Fixing Tech’s Image Problem
I am a PR guy. I build brands and polish images. My industry is technology. It is not my client (well, companies within tech are). But if it were, I’d say there’s a problem. Namely I am getting tired of all the articles slamming the tech industry, and painting it with the same brush.
Here are some recent headlines, and excerpts:
- NY Times: How Evil Is Tech? “Not long ago, tech was the coolest industry. Everybody wanted to work at Google, Facebook and Apple. But over the past year the mood has shifted. Some now believe tech is like the tobacco industry — corporations that make billions of dollars peddling a destructive addiction. Some believe it is like the N.F.L. — something millions of people love, but which everybody knows leaves a trail of human wreckage in its wake.”
- The Guardian: Silicon Valley has been humbled. But its schemes are as dangerous as ever: “An industry once hailed for fuelling the Arab spring is today repeatedly accused of abetting Islamic State. An industry that prides itself on diversity and tolerance is now regularly in the news for cases of sexual harassment as well as the controversial views … An industry that built its reputation on offering us free things and services is now regularly assailed for making things .. more expensive. The Silicon Valley backlash is on.”
- Wired: The other Tech Bubble: “Will anyone ever write another positive story about a tech startup? We’ve been burned…. The many hype-building stories about deceptive companies haven’t aged well… The issue is bigger than any single scandal.”
- NY Times: Tech Giants, Once Seen as Saviors, Are Now Viewed as Threats: “Now tech companies are under fire for creating problems instead of solving them. Tech companies have accrued a tremendous amount of power and influence. Their amount of concentrated authority resembles the divine right of kings, and is sparking a backlash that is still gathering force.”

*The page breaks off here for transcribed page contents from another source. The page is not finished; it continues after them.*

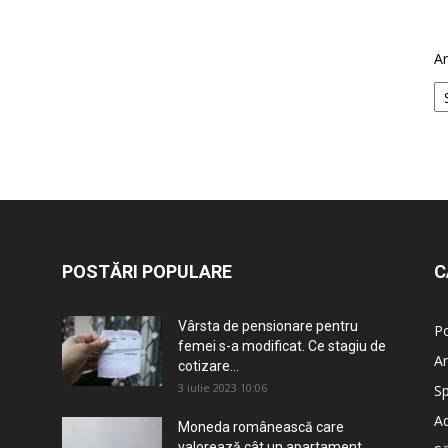
Ar
POSTĂRI POPULARE
C
Vârsta de pensionare pentru
Po
femei s-a modificat. Ce stagiu de
An
cotizare...
3 iulie 2023 10:06
Sp
Ad
Moneda românească care
valorează cât un apartament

I am not objecting to the reporting of facts, as presented. And yes; the media are there to keep other institutions in check; I would never challenge their right to do so. Further, I don’t want to minimize some of the very real problems emanating from the tech world.
All that said, I find the info in many of these stories to be caricatures and generalizations of the industry that I know, having worked with 100s of tech companies, many of the them startups.
Who is to Blame?
There is plenty of blame to go around regarding the role of tech in our lives; and the state of the tech industry. But my issue is with some of the coverage – and the resulting image issues. So, let’s go down the list – a long one – because our relationship with tech is complex and did not happen overnight.
- Do we blame the tech companies? They should be called out for bad behavior; and when their solutions cause problems. But let’s keep things in perspective. Don’t assume they’re all evil, or have ill intent – e.g. Facebook did not set out to create a Russian disinformation machine. Yes, they want to move fast and break things. This can sound arrogant and lead to unintended consequences. They have no choice but to address the issues, so people keep coming back.
- Do we blame journalists who focus on the outsize stories and egos (stoking unicorn valuations), and who conflate Silicon Valley and Big Tech with the rest of the industry?(I guess that is the point of this article. If they’re so sour on tech, perhaps the writers of these stories should unplug and live off the grid).
- Do we blame the PRs and marketers that promote tech? Sure, if we are peddling hype and misinformation that adds to media cynisism.
- Do we blame businesses that eat up technology to improve operations and for competitive advantage?
- Do we blame society at large – and our love for shiny new toys, tech gadgets, and fascination with entrepreneurialism? (Bingo! We have met the enemy, and he is us).
In summary, I just ask for balance in reporting, and that you not kick tech or the industry to the curb. Tech continues to be an important engine for our economy, and our innovation is key to U.S. global competitiveness It enriches our lives in so many ways. We need to improve it, and reign it in when needed. But not walk away or shame.